The time complexity of a Turing machine on an input is the number of steps before it halts. DTIME(f(n)) is the class of languages decidable in O(f(n)) steps. The class P = ∪ₖ DTIME(nᵏ) captures 'efficiently solvable' problems — those with polynomial-time algorithms. P is robust to reasonable changes in the computational model (multi-tape TMs, random-access machines), making it the standard definition of tractability. The linear speedup theorem shows that constant factors in time bounds are irrelevant for class membership.
Work through concrete examples of problems in P: sorting, graph reachability, primality testing (AKS). Then practice proving time bounds by counting TM steps or reasoning about algorithm complexity. Understand why polynomial vs. super-polynomial is the key dividing line rather than, say, linear vs. quadratic.
A Turing machine's time complexity on input x is simply the number of steps it takes before halting. To talk about complexity classes, we shift from individual inputs to languages: DTIME(f(n)) is the set of all languages that some deterministic Turing machine decides within O(f(n)) steps on every input of length n. This gives us a hierarchy — DTIME(n) ⊂ DTIME(n²) ⊂ DTIME(n³) ⊂ ... — and the class P is defined as the union of all these polynomial classes.
Why the union over *all* polynomials, rather than picking a specific one like quadratic? The answer is closure. If you run a cubic-time algorithm and then feed its output into a quadratic-time algorithm, the composition is still polynomial — but it might be degree 5 or 6, not 2 or 3. By defining P as the union over all finite-degree polynomials, we get a class that is closed under composition: any algorithm built from P-subroutines is itself in P. This composability is what makes P a natural unit for reasoning about tractable computation, not just an arbitrary choice.
The robustness of P is equally important. A polynomial-time algorithm on a single-tape Turing machine can be simulated on a multi-tape Turing machine, on a random-access machine, or on most other reasonable deterministic models, with at most polynomial overhead. The polynomial-versus-super-polynomial divide therefore does not depend on the specific machine model you choose — it is a property of the problem, not of the hardware abstraction. This is why P is used as the formal definition of "efficiently solvable" rather than something like "linear-tape TM in quadratic time."
The linear speedup theorem reinforces this picture: for any c > 1, any language in DTIME(f(n)) is also in DTIME(f(n)/c). This means constant factors in time bounds are irrelevant for class membership — they wash out under rescaling. What matters for P membership is whether the growth rate is bounded by some polynomial, not the specific constants or low-degree polynomial exponent involved.

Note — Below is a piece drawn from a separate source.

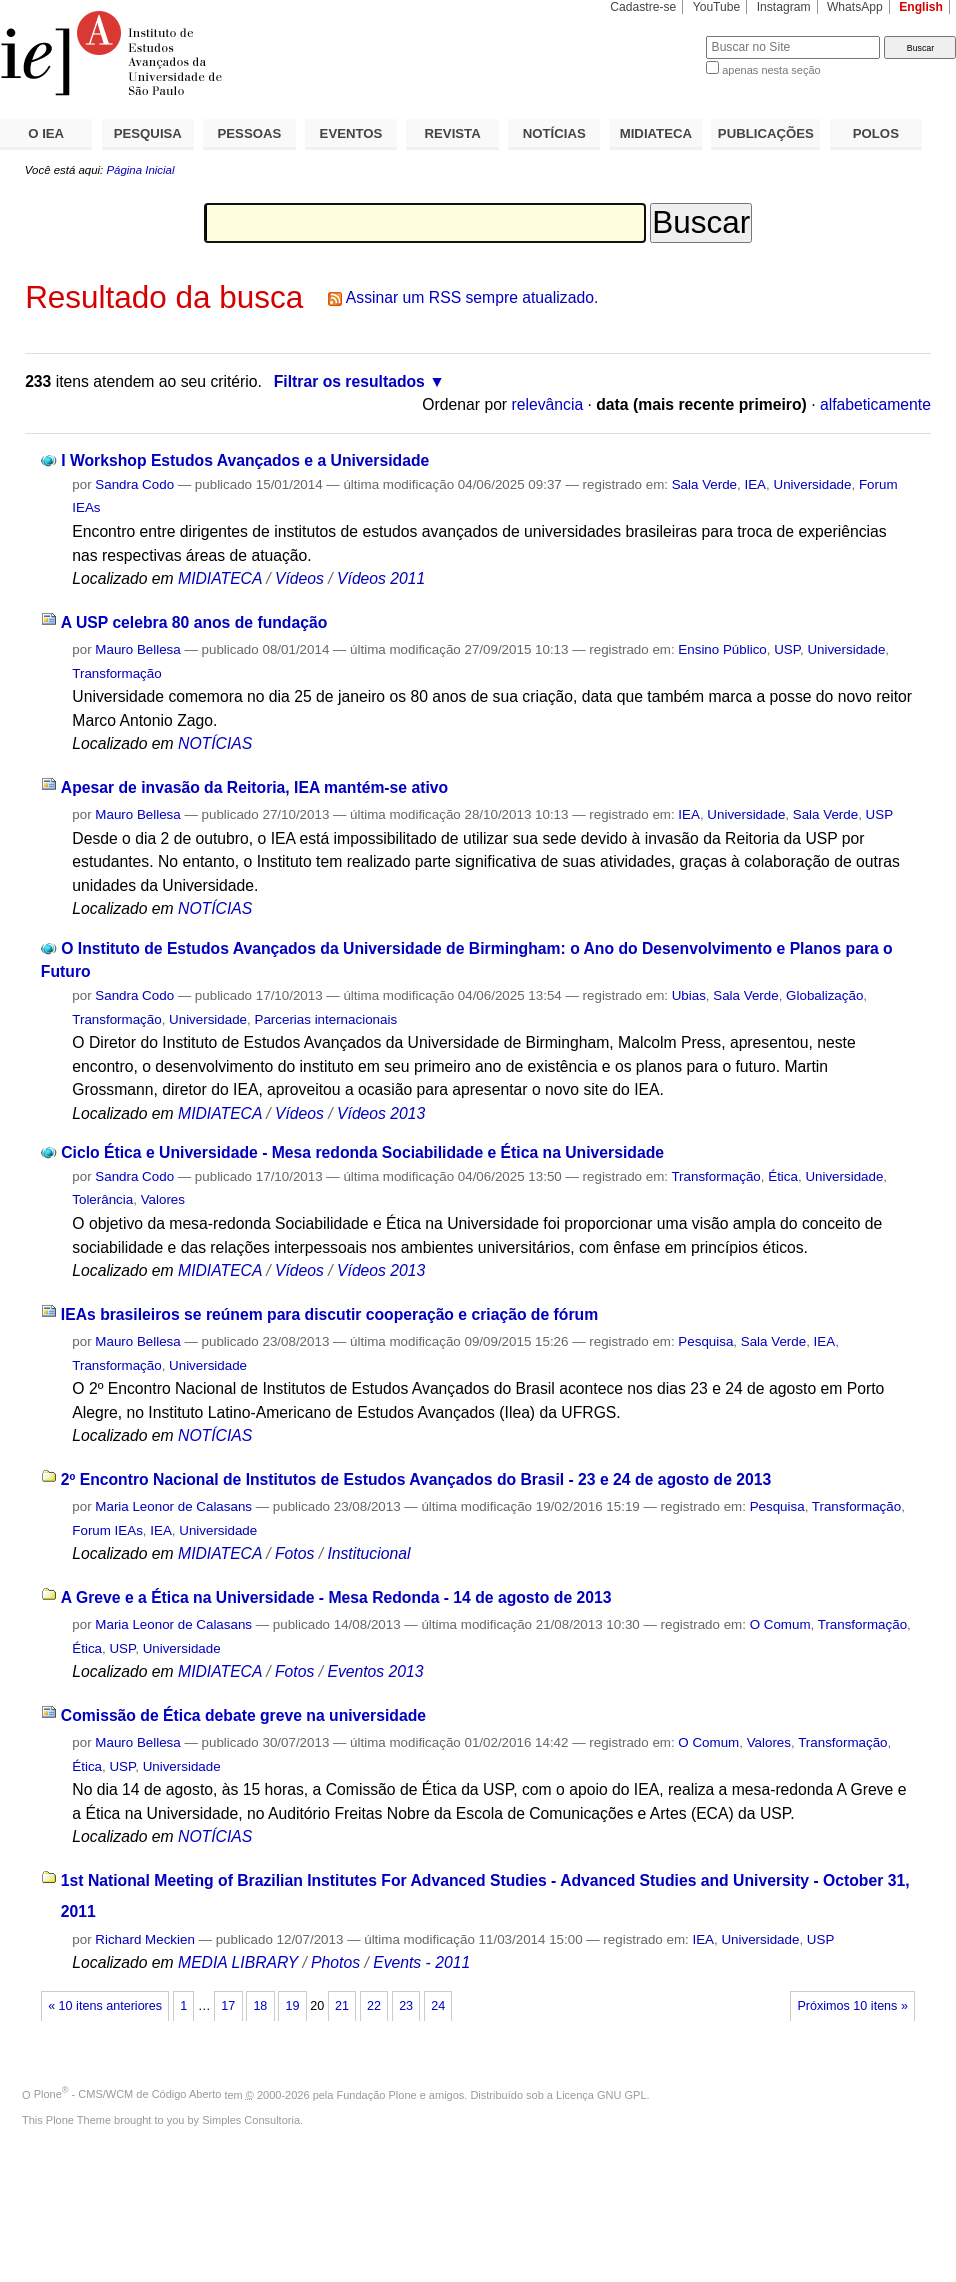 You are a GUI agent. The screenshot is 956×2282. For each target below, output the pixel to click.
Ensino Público (722, 649)
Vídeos (299, 578)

One critical misconception to resist: P is not "efficiently solvable in practice." An algorithm running in n^50 steps is in P but completely unusable. P is a theoretical lower bound on the possibility of tractability — if a problem is not in P, we have strong evidence it is fundamentally hard, regardless of hardware or clever implementation. If it is in P, we know tractability is possible in principle, but practical efficiency requires looking at specific exponents, average-case behavior, and constant factors that the asymptotic P definition deliberately ignores.